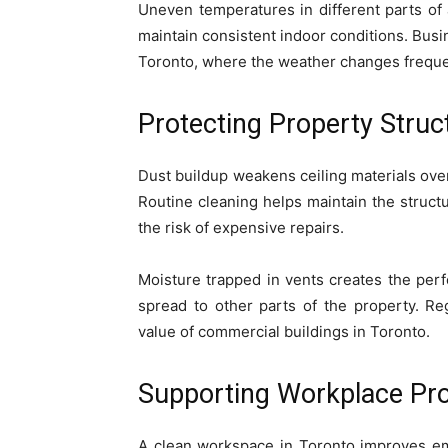
Uneven temperatures in different parts of a
maintain consistent indoor conditions. Bus
Toronto, where the weather changes freque
Protecting Property Struc
Dust buildup weakens ceiling materials over
Routine cleaning helps maintain the structu
the risk of expensive repairs.
Moisture trapped in vents creates the perf
spread to other parts of the property. Re
value of commercial buildings in Toronto.
Supporting Workplace Pro
A clean workspace in Toronto improves emp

-- -- --

### [TASK TO CARRY OUT]
Copy from the entries only those lines that hold the word "Toronto".

### [EXERCISE ANSWER]
Toronto, where the weather changes freque
value of commercial buildings in Toronto.
A clean workspace in Toronto improves emp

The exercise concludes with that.